Although people are easily trained, they are also easily distracted, adds GTRI research engineer Doug Britton. Product streams typically move at rates of about 12 fps, equivalent to 8 miles/hr. "If a person blinks or looks away for even a second, they can miss a problem," says Britton. "In contrast, machine vision is diligent. It doesn't get tired or bored." What's more, line workers see only the top of finished products. GTRI's computer-vision system captures additional views of surface area by taking digital images as products tumble off one conveyor belt and onto another.
Although such imaging doesn't guarantee the system will spot every single incidence, says Stewart, it should stop subsequent products even if it misses a fragment or two before hand. "The key is to pinpoint where contamination happened and how widespread it is," he says.
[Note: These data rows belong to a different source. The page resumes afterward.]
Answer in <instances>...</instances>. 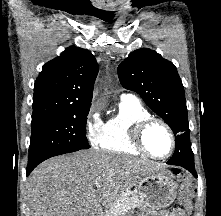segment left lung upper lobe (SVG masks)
Listing matches in <instances>:
<instances>
[{
  "instance_id": "5c2ea615",
  "label": "left lung upper lobe",
  "mask_w": 221,
  "mask_h": 216,
  "mask_svg": "<svg viewBox=\"0 0 221 216\" xmlns=\"http://www.w3.org/2000/svg\"><path fill=\"white\" fill-rule=\"evenodd\" d=\"M118 76L124 88L137 92L170 126L176 146L191 150L184 87L173 63L143 48L119 65Z\"/></svg>"
}]
</instances>
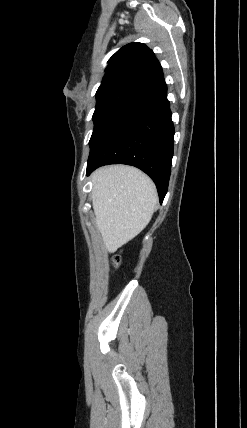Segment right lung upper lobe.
I'll list each match as a JSON object with an SVG mask.
<instances>
[{
  "mask_svg": "<svg viewBox=\"0 0 247 428\" xmlns=\"http://www.w3.org/2000/svg\"><path fill=\"white\" fill-rule=\"evenodd\" d=\"M162 78V67L153 51L143 43H130L110 58L96 94L116 89L141 93Z\"/></svg>",
  "mask_w": 247,
  "mask_h": 428,
  "instance_id": "right-lung-upper-lobe-1",
  "label": "right lung upper lobe"
}]
</instances>
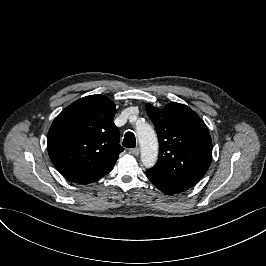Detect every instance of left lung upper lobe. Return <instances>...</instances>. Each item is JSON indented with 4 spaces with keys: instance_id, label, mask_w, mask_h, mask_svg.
<instances>
[{
    "instance_id": "5c2ea615",
    "label": "left lung upper lobe",
    "mask_w": 266,
    "mask_h": 266,
    "mask_svg": "<svg viewBox=\"0 0 266 266\" xmlns=\"http://www.w3.org/2000/svg\"><path fill=\"white\" fill-rule=\"evenodd\" d=\"M159 140V158L148 169L165 178L192 187L207 172L212 161V141L199 116L179 103L163 109L146 104Z\"/></svg>"
}]
</instances>
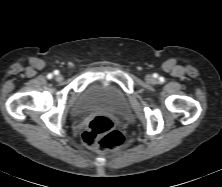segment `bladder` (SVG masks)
I'll return each instance as SVG.
<instances>
[{"mask_svg":"<svg viewBox=\"0 0 222 187\" xmlns=\"http://www.w3.org/2000/svg\"><path fill=\"white\" fill-rule=\"evenodd\" d=\"M106 110L117 115L129 112V100L118 86L102 81L89 83L78 95L71 113L74 116Z\"/></svg>","mask_w":222,"mask_h":187,"instance_id":"1","label":"bladder"}]
</instances>
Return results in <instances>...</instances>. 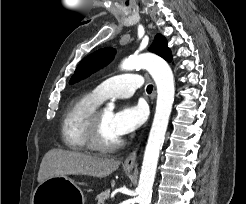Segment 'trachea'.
<instances>
[{"label": "trachea", "mask_w": 246, "mask_h": 204, "mask_svg": "<svg viewBox=\"0 0 246 204\" xmlns=\"http://www.w3.org/2000/svg\"><path fill=\"white\" fill-rule=\"evenodd\" d=\"M152 90H153V85H151V84L148 85V86H147V92H148V93H151Z\"/></svg>", "instance_id": "3493384b"}]
</instances>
The computer-vision system sits above the production line adjacent to conventional metal detectors. The team first trains the system to identify the conveyorbelt background and desired qualities of the food product. This gives a comparison for images captured as products move along the conveyor. If the system sees an object it doesn't recognize, it records the digital image, activates an alarm, and kicks the product off the line.
In lab tests, the system has identified foreign objects as small as 1.5 mm with few false alarms and accuracy rates approaching 100%, researchers report. The system is designed to operate on conveyor belts moving at 12 fps. In the lab, top conveyor speeds were 3 fps. But researchers simulated factory conditions using dim lighting and a longer integration time to produce blur.